Monday, January 6, 2014

Jalapeno popper chicken recipe

This is another recipe that I made a loooong time ago and haven't made it since. Not for lack of love, because we did love it. I think what has happened was when we made it the recipe called for 2 teaspoons of taco seasoning and this was when Eric was new to his soux chef duties and I had turned my back and oops, he dumped the whole seasoning packet into the breadcrumbs. So the chicken basically tasted like a taco and I think it turned us off to it a little bit. But I am so ready to give it another go, because this is a yummy dinner.

What you'll need:
2 chicken breasts
2 tsp taco seasoning
1/2 cup panko
2 tsp canola oil
1 egg
2 oz cream cheese
1/4 cup shredded cheddar cheese
1-2 jalapenos, seeds removed

1. Preheat oven to 375 degrees and prepare a baking dish by setting a greased bakers rack over a baking sheet.
2. In a skillet over medium heat add panko and oil and stir until panko begins to brown and get crispy. Remove from heat and add taco seasoning, stir to combine.
3. In a shallow bowl beat your egg. In another small bowl combine your cream cheese, cheddar cheese, and jalapenos. Cut a small pocket into the sides of the chicken breasts, almost butterflying the chicken and stuff the cheese mixture into the breasts.

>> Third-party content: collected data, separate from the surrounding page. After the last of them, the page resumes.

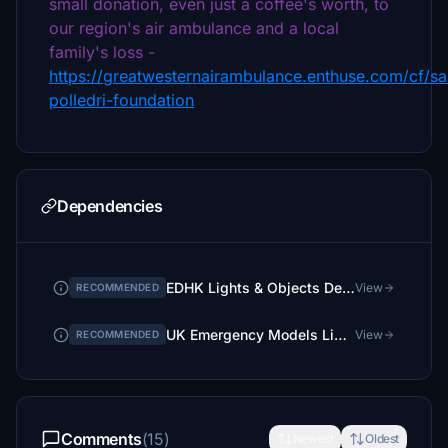
small donation, even just a coffee's worth, to
our region's air ambulance and a local
family's loss -
https://greatwesternairambulance.enthuse.com/cf/s
polledri-foundation
Dependencies
EDHK Lights & Objects Developers Pack (Asset-Pack)
View
RECOMMENDED
UK Emergency Models Library
View
RECOMMENDED
Comments
(15)
Newest
Oldest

Secure opening with toothpick if needed.
4. Dip the stuffed chicken breasts in the egg and the roll through the panko mixture, coating all surfaces. Place breasts on the prepared baking rack and put into oven for 25-30 minutes until chicken is cooked through.

Like I said, this recipe is really a winner and easy to make. Just make sure you don't dump the whole taco seasoning packet in!